Once the sensor assembly 1002 is coupled to the patient at the other predetermined location, the processor may repeat steps 1 through 12f and other mentioned steps, if applicable.
In another preferred embodiment of the present invention, the processor 1100 may utilize Artificial Intelligence (AI) software 1102 or a computer program 1102, which may be configured to learn various data patterns and insights.
Fig. 25A shows an image of a computer screen of sensor signal 2500, sensor signal 2500 being automatically annotated as various morphological features corresponding to critical cardiopulmonary events. The features are then used to calculate the relative timing, amplitude, slope or region corresponding to the key cardiopulmonary parameters. Examples are shown below, including respiration rate 2508, aortic volume displacement 2510, cardiac conduction time 2512, ejection time 2514, and refill time 2516. Heart rate and heart rate variability are also shown. Other parameters that may be added include tidal volume, respiratory effort, ejection fraction, blood pressure, pulse transit time, pulse wave velocity, contractility, and changes in pre-ejection phase.

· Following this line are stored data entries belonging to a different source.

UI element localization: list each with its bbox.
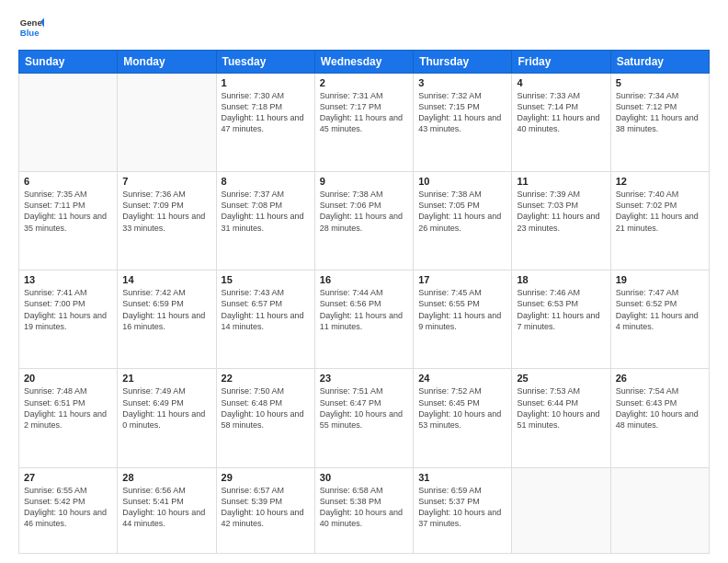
day-number: 30 xyxy=(320,472,408,483)
day-number: 6 xyxy=(24,176,112,187)
day-number: 13 xyxy=(24,274,112,285)
calendar-cell: 31Sunrise: 6:59 AM Sunset: 5:37 PM Dayli… xyxy=(414,467,512,554)
day-number: 18 xyxy=(517,274,605,285)
calendar-cell: 29Sunrise: 6:57 AM Sunset: 5:39 PM Dayli… xyxy=(216,467,314,554)
day-number: 9 xyxy=(320,176,408,187)
weekday-header-tuesday: Tuesday xyxy=(216,51,314,74)
day-info: Sunrise: 6:55 AM Sunset: 5:42 PM Dayligh… xyxy=(24,485,112,530)
day-info: Sunrise: 7:40 AM Sunset: 7:02 PM Dayligh… xyxy=(616,189,704,234)
day-number: 29 xyxy=(222,472,310,483)
day-info: Sunrise: 7:42 AM Sunset: 6:59 PM Dayligh… xyxy=(122,287,210,332)
day-info: Sunrise: 7:35 AM Sunset: 7:11 PM Dayligh… xyxy=(24,189,112,234)
day-number: 3 xyxy=(418,77,506,88)
calendar-cell: 22Sunrise: 7:50 AM Sunset: 6:48 PM Dayli… xyxy=(216,369,314,467)
day-number: 10 xyxy=(418,176,506,187)
logo-icon: General Blue xyxy=(18,15,44,40)
header: General Blue xyxy=(18,15,710,40)
calendar-cell: 23Sunrise: 7:51 AM Sunset: 6:47 PM Dayli… xyxy=(314,369,413,467)
day-info: Sunrise: 7:37 AM Sunset: 7:08 PM Dayligh… xyxy=(222,189,310,234)
day-number: 22 xyxy=(222,373,310,384)
day-info: Sunrise: 7:38 AM Sunset: 7:06 PM Dayligh… xyxy=(320,189,408,234)
day-number: 27 xyxy=(24,472,112,483)
weekday-header-friday: Friday xyxy=(512,51,610,74)
day-number: 1 xyxy=(222,77,310,88)
day-info: Sunrise: 6:59 AM Sunset: 5:37 PM Dayligh… xyxy=(418,485,506,530)
calendar-cell: 1Sunrise: 7:30 AM Sunset: 7:18 PM Daylig… xyxy=(216,74,314,172)
day-number: 2 xyxy=(320,77,408,88)
day-info: Sunrise: 7:51 AM Sunset: 6:47 PM Dayligh… xyxy=(320,385,408,431)
calendar-cell: 30Sunrise: 6:58 AM Sunset: 5:38 PM Dayli… xyxy=(314,467,413,554)
day-info: Sunrise: 7:53 AM Sunset: 6:44 PM Dayligh… xyxy=(517,385,605,431)
calendar-cell xyxy=(118,74,216,172)
logo: General Blue xyxy=(18,15,44,40)
calendar-cell: 26Sunrise: 7:54 AM Sunset: 6:43 PM Dayli… xyxy=(610,369,709,467)
day-info: Sunrise: 7:54 AM Sunset: 6:43 PM Dayligh… xyxy=(616,385,704,431)
calendar-cell: 15Sunrise: 7:43 AM Sunset: 6:57 PM Dayli… xyxy=(216,270,314,369)
day-info: Sunrise: 7:44 AM Sunset: 6:56 PM Dayligh… xyxy=(320,287,408,332)
day-number: 31 xyxy=(418,472,506,483)
calendar-cell: 3Sunrise: 7:32 AM Sunset: 7:15 PM Daylig… xyxy=(414,74,512,172)
calendar-cell: 14Sunrise: 7:42 AM Sunset: 6:59 PM Dayli… xyxy=(118,270,216,369)
day-number: 15 xyxy=(222,274,310,285)
calendar-week-1: 6Sunrise: 7:35 AM Sunset: 7:11 PM Daylig… xyxy=(19,172,710,270)
calendar-week-3: 20Sunrise: 7:48 AM Sunset: 6:51 PM Dayli… xyxy=(19,369,710,467)
calendar-week-2: 13Sunrise: 7:41 AM Sunset: 7:00 PM Dayli… xyxy=(19,270,710,369)
calendar-cell: 18Sunrise: 7:46 AM Sunset: 6:53 PM Dayli… xyxy=(512,270,610,369)
day-info: Sunrise: 7:32 AM Sunset: 7:15 PM Dayligh… xyxy=(418,90,506,135)
calendar-cell: 28Sunrise: 6:56 AM Sunset: 5:41 PM Dayli… xyxy=(118,467,216,554)
calendar-cell: 6Sunrise: 7:35 AM Sunset: 7:11 PM Daylig… xyxy=(19,172,118,270)
day-number: 8 xyxy=(222,176,310,187)
day-number: 28 xyxy=(122,472,210,483)
calendar-cell: 21Sunrise: 7:49 AM Sunset: 6:49 PM Dayli… xyxy=(118,369,216,467)
calendar-cell: 10Sunrise: 7:38 AM Sunset: 7:05 PM Dayli… xyxy=(414,172,512,270)
calendar-cell: 4Sunrise: 7:33 AM Sunset: 7:14 PM Daylig… xyxy=(512,74,610,172)
day-number: 26 xyxy=(616,373,704,384)
day-info: Sunrise: 7:30 AM Sunset: 7:18 PM Dayligh… xyxy=(222,90,310,135)
day-info: Sunrise: 6:57 AM Sunset: 5:39 PM Dayligh… xyxy=(222,485,310,530)
weekday-header-thursday: Thursday xyxy=(414,51,512,74)
day-info: Sunrise: 7:50 AM Sunset: 6:48 PM Dayligh… xyxy=(222,385,310,431)
calendar-cell: 24Sunrise: 7:52 AM Sunset: 6:45 PM Dayli… xyxy=(414,369,512,467)
day-number: 24 xyxy=(418,373,506,384)
calendar-cell: 16Sunrise: 7:44 AM Sunset: 6:56 PM Dayli… xyxy=(314,270,413,369)
svg-text:Blue: Blue xyxy=(20,28,40,38)
day-info: Sunrise: 7:34 AM Sunset: 7:12 PM Dayligh… xyxy=(616,90,704,135)
weekday-header-saturday: Saturday xyxy=(610,51,709,74)
calendar-cell: 11Sunrise: 7:39 AM Sunset: 7:03 PM Dayli… xyxy=(512,172,610,270)
day-info: Sunrise: 7:31 AM Sunset: 7:17 PM Dayligh… xyxy=(320,90,408,135)
weekday-header-wednesday: Wednesday xyxy=(314,51,413,74)
calendar-cell xyxy=(610,467,709,554)
calendar-cell: 2Sunrise: 7:31 AM Sunset: 7:17 PM Daylig… xyxy=(314,74,413,172)
calendar-cell: 5Sunrise: 7:34 AM Sunset: 7:12 PM Daylig… xyxy=(610,74,709,172)
weekday-header-monday: Monday xyxy=(118,51,216,74)
calendar-cell: 8Sunrise: 7:37 AM Sunset: 7:08 PM Daylig… xyxy=(216,172,314,270)
day-number: 25 xyxy=(517,373,605,384)
calendar-cell: 20Sunrise: 7:48 AM Sunset: 6:51 PM Dayli… xyxy=(19,369,118,467)
day-number: 23 xyxy=(320,373,408,384)
day-info: Sunrise: 7:33 AM Sunset: 7:14 PM Dayligh… xyxy=(517,90,605,135)
calendar-cell: 27Sunrise: 6:55 AM Sunset: 5:42 PM Dayli… xyxy=(19,467,118,554)
day-info: Sunrise: 7:38 AM Sunset: 7:05 PM Dayligh… xyxy=(418,189,506,234)
day-number: 5 xyxy=(616,77,704,88)
calendar-cell: 7Sunrise: 7:36 AM Sunset: 7:09 PM Daylig… xyxy=(118,172,216,270)
day-info: Sunrise: 7:49 AM Sunset: 6:49 PM Dayligh… xyxy=(122,385,210,431)
day-info: Sunrise: 7:36 AM Sunset: 7:09 PM Dayligh… xyxy=(122,189,210,234)
calendar-cell: 9Sunrise: 7:38 AM Sunset: 7:06 PM Daylig… xyxy=(314,172,413,270)
calendar-cell: 13Sunrise: 7:41 AM Sunset: 7:00 PM Dayli… xyxy=(19,270,118,369)
calendar-cell: 12Sunrise: 7:40 AM Sunset: 7:02 PM Dayli… xyxy=(610,172,709,270)
calendar-cell xyxy=(19,74,118,172)
day-number: 21 xyxy=(122,373,210,384)
day-number: 16 xyxy=(320,274,408,285)
day-info: Sunrise: 7:41 AM Sunset: 7:00 PM Dayligh… xyxy=(24,287,112,332)
day-number: 4 xyxy=(517,77,605,88)
weekday-header-row: SundayMondayTuesdayWednesdayThursdayFrid… xyxy=(19,51,710,74)
day-info: Sunrise: 6:56 AM Sunset: 5:41 PM Dayligh… xyxy=(122,485,210,530)
day-number: 17 xyxy=(418,274,506,285)
day-number: 20 xyxy=(24,373,112,384)
day-info: Sunrise: 6:58 AM Sunset: 5:38 PM Dayligh… xyxy=(320,485,408,530)
day-number: 14 xyxy=(122,274,210,285)
day-info: Sunrise: 7:47 AM Sunset: 6:52 PM Dayligh… xyxy=(616,287,704,332)
calendar-week-0: 1Sunrise: 7:30 AM Sunset: 7:18 PM Daylig… xyxy=(19,74,710,172)
day-number: 11 xyxy=(517,176,605,187)
day-info: Sunrise: 7:46 AM Sunset: 6:53 PM Dayligh… xyxy=(517,287,605,332)
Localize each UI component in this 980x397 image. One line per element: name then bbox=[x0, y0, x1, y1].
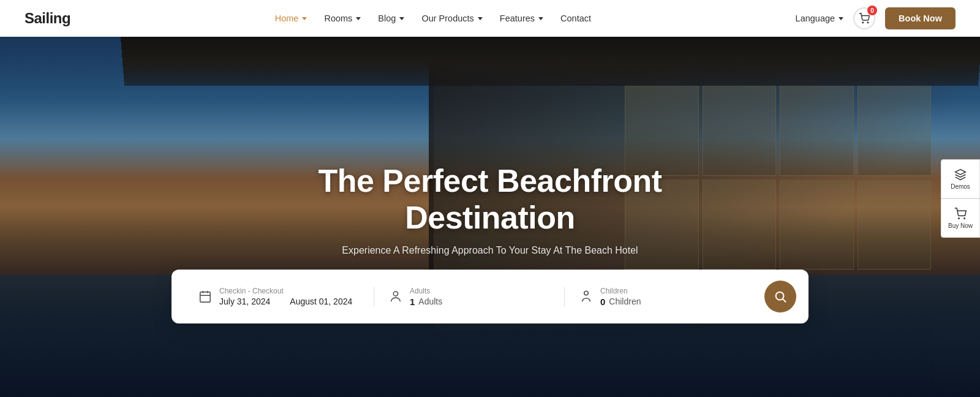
adults-label: Adults bbox=[410, 287, 442, 295]
svg-point-8 bbox=[776, 292, 784, 300]
checkout-date: August 01, 2024 bbox=[290, 297, 352, 306]
adults-section[interactable]: Adults 1 Adults bbox=[374, 287, 565, 307]
layers-icon bbox=[954, 168, 967, 181]
svg-point-0 bbox=[862, 22, 864, 23]
date-section[interactable]: Checkin - Checkout July 31, 2024 August … bbox=[184, 287, 374, 306]
nav-item-blog[interactable]: Blog bbox=[378, 13, 404, 23]
calendar-icon bbox=[198, 290, 212, 303]
cart-button[interactable]: 0 bbox=[853, 7, 875, 29]
children-section[interactable]: Children 0 Children bbox=[565, 287, 755, 307]
adults-count: 1 bbox=[410, 297, 415, 307]
cart-icon bbox=[859, 13, 870, 24]
hero-content: The Perfect Beachfront Destination Exper… bbox=[245, 163, 735, 256]
chevron-down-icon bbox=[302, 17, 307, 20]
svg-line-9 bbox=[783, 299, 786, 302]
svg-rect-2 bbox=[200, 292, 211, 303]
person-icon bbox=[389, 290, 402, 303]
svg-point-12 bbox=[964, 217, 965, 219]
chevron-down-icon bbox=[538, 17, 543, 20]
nav-links: Home Rooms Blog Our Products Features Co… bbox=[275, 13, 591, 23]
hero-title: The Perfect Beachfront Destination bbox=[245, 163, 735, 236]
demos-widget[interactable]: Demos bbox=[941, 159, 980, 198]
buy-now-widget[interactable]: Buy Now bbox=[941, 198, 980, 238]
search-bar: Checkin - Checkout July 31, 2024 August … bbox=[172, 270, 809, 323]
search-icon bbox=[774, 290, 787, 303]
cart-badge: 0 bbox=[867, 6, 877, 15]
children-text: Children bbox=[609, 297, 641, 306]
cart-icon bbox=[954, 208, 967, 220]
navbar: Sailing Home Rooms Blog Our Products Fea… bbox=[0, 0, 980, 37]
nav-item-contact[interactable]: Contact bbox=[560, 13, 591, 23]
svg-point-1 bbox=[867, 22, 869, 23]
children-count: 0 bbox=[600, 297, 605, 307]
brand-logo: Sailing bbox=[24, 10, 70, 27]
nav-item-features[interactable]: Features bbox=[500, 13, 543, 23]
nav-item-home[interactable]: Home bbox=[275, 13, 307, 23]
chevron-down-icon bbox=[356, 17, 361, 20]
date-label: Checkin - Checkout bbox=[219, 287, 352, 295]
checkin-date: July 31, 2024 bbox=[219, 297, 270, 306]
svg-point-6 bbox=[393, 292, 398, 296]
chevron-down-icon bbox=[399, 17, 404, 20]
chevron-down-icon bbox=[478, 17, 483, 20]
hero-section: The Perfect Beachfront Destination Exper… bbox=[0, 0, 980, 397]
language-selector[interactable]: Language bbox=[796, 13, 844, 23]
adults-text: Adults bbox=[418, 297, 442, 306]
children-label: Children bbox=[600, 287, 641, 295]
svg-marker-10 bbox=[956, 169, 966, 174]
nav-item-rooms[interactable]: Rooms bbox=[324, 13, 361, 23]
nav-item-products[interactable]: Our Products bbox=[421, 13, 482, 23]
child-icon bbox=[579, 290, 593, 303]
svg-point-11 bbox=[959, 217, 960, 219]
nav-right: Language 0 Book Now bbox=[796, 7, 956, 29]
book-now-button[interactable]: Book Now bbox=[885, 7, 956, 29]
chevron-down-icon bbox=[839, 17, 843, 20]
side-widgets: Demos Buy Now bbox=[941, 159, 980, 238]
search-button[interactable] bbox=[764, 281, 796, 312]
svg-point-7 bbox=[584, 291, 588, 295]
hero-subtitle: Experience A Refreshing Approach To Your… bbox=[245, 245, 735, 256]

FIG. 25B shows a screen 2520 showing an ellipse highlighting artifacts to be rejected, reducing the variance measure of the various calculation parameters. Illustrated as a cross corresponding to a particular feature. The process is applicable to any cardiopulmonary feature that can be detected according to fig. 25A. The process may be performed using a manual process or an automated process using software from a processor.
Fig. 25C shows a screen 2540 and an instruction method for recalculating various parameters after artifact suppression as shown in fig. 25B. Once the artifact is rejected, a method is used that uses features appropriate for the duration of the signal being used for analysis. This may be half the time between the previous feature and the next feature (in the case where only one feature is rejected in a row), or the number of features replaced by a number equal to the number of replaced for the instance requiring duration calculation, in the case where 5 are rejected in a row, 20% of the duration between the previous and next features. Another approach may be to replace each with an average value. Once artifact suppression replacement has been performed, new mean and variance measurements can be recalculated and the resulting variance measurement reduced (this is also shown in figures 25A and 25B).
Fig. 25D shows a screen 2560 of a computer-based analysis software system that automatically eliminates the artifact portion of the signal prior to estimating the measure of variance. The removal of artifacts reduces the measured value of the variance of the heart parameter calculation. The measurement of the variance of the critical cardiac parameters (i.e., aortic volume displacement, cardiac conduction time, ejection time, etc.) is within a clinically acceptable range, so sensory data and related analysis are justified by the clinician.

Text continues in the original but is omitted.